Date 1975–1978
Architect Jiří Čančík
Code Z8
Address Filmová 412, Zlín
Public transport Public transport: Lesní hřbitov (BUS 31)
GPS 49.2013686N, 17.6622831E

The crematorium in the Zlín Forest Cemetery is the most significant realisation of his work with spiritual content of the architect Jiří Čančík. The cemetery is situated south of the city centre in the town of Kudlov. It was founded in 1932 by Tomáš Baťa according to the project of the important Zlín interwar architect František Lýdie Gahura. As early as 1959, the first negotiations on the need to establish a crematorium in Gottwaldov took place, and it was decided to gradually obtain documents and start design work. The design of the architect Jiří Čančík, an employee of the local Stavoprojekt, was selected for implementation. The ensemble includes an entrance building and a crematorium building with a ceremonial hall and operating section. Given the time of origin, it is designed in a completely untraditional and modern way. The construction was started after a series of negotiations in April 1975 and completed in September 1977, with approval obtained on April 14, 1978.
Both buildings are located in the north-western part of the cemetery at the main entrance, in front of and behind the cemetery wall, and were designed as single-storey structures. The main building of the crematorium has a basement in its operational and technological part. Horizontal load-bearing sections are made of reinforced concrete. The ceremonial hall with an area of 920 m2 is covered by a clad steel lattice structure (GYRO system) exceeding its floor plan. Most of the façade of the mourning hall is made of glass. Three glass walls connect the interior and exterior and allow visual contact with the surrounding greenery. This impressive open-space solution evokes an atmosphere of quiet meditation on one's return to nature, uniting with it, instilling calmness and helping to cope with the bereavement.

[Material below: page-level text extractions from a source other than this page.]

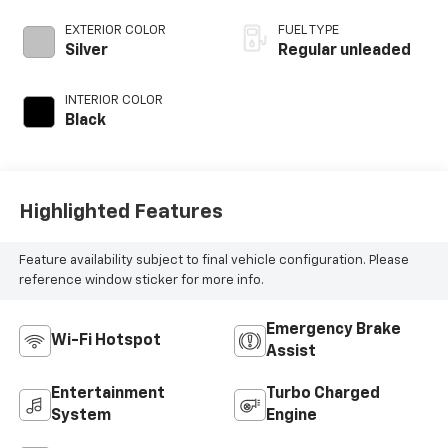
DOHC, variable
valve control,
EXTERIOR COLOR
FUEL TYPE
intercooled turbo,
Silver
Regular unleaded
regular unleaded,
engine with 147HP
INTERIOR COLOR
Black
Highlighted Features
Feature availability subject to final vehicle configuration. Please
reference window sticker for more info.
Emergency Brake
Wi-Fi Hotspot
Assist
Entertainment
Turbo Charged
System
Engine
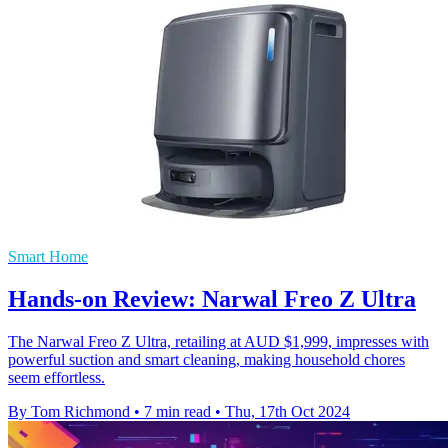
Smart Home
Hands-on Review: Narwal Freo Z Ultra
The Narwal Freo Z Ultra, retailing at AUD $1,999, impresses with
powerful suction and smart cleaning, making household chores
seem effortless.
By Tom Richmond
•
7 min read
•
Thu, 17th Oct 2024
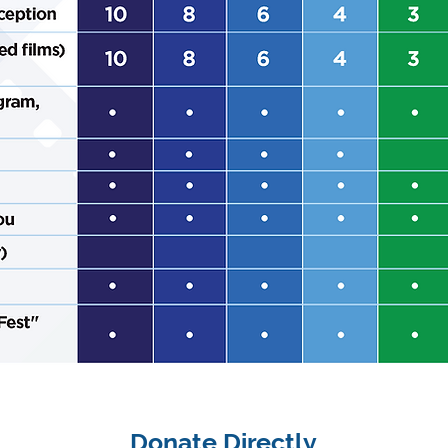
Donate Directly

The sober interior of the ceremonial hall is enhanced by an innovative device for moving the coffin with an oblique departure behind a relief wall made of crystal glass called The Tree of Life by Stanislav Libenský and Jaroslava Brychtová. In addition to the reverential ceremonial hall with a music studio and a gallery for musicians, this part also contains a foyer, a waiting room for close relatives, and another room for other mourning guests. The interior is complemented by the tapestry Continuity of Life (Hope) by Vlasta Čančíková. The operating building is directly connected to the ceremonial hall on the north side. In this building there is a lighthouse with two gas cremators, an incinerator for burning flower gifts, a boiler room, cooling boxes, a crematorium control room, staff locker rooms, a staff room, and a technical entrance.
As part of the crematorium ensemble, a separate, originally single-storey entrance building in front of the cemetery gate was designed within the urban structure, where architect Čančík placed the crematorium administration, a flower hall, public toilets, a technical courtyard, and a car park. The spatial arrangement of the building with a rectangular floor plan was adapted to the desired purpose. The main facade had a covered gallery with columns. As with the crematorium building, a combination of ceramic tiles, Hořice sandstone, and glass walls with aluminium profiles was used. Unlike the ceremonial hall and the related technical operations, the entrance building was rebuilt in 1994 and apartments were added in the two-storey superstructure.
The investor for the construction was the Gottwaldov District National Committee, the general designer Stavoprojekt Gottwaldov, while the general contractor was the national company Průmyslové stavby Gottwaldov. The construction manager was engineer Petr Pinkava. The construction costs amounted to CZK 15,600,000. Through the implementation of Čančík's design, the city acquired a modern crematorium, which to this day operates without significant changes or construction interventions.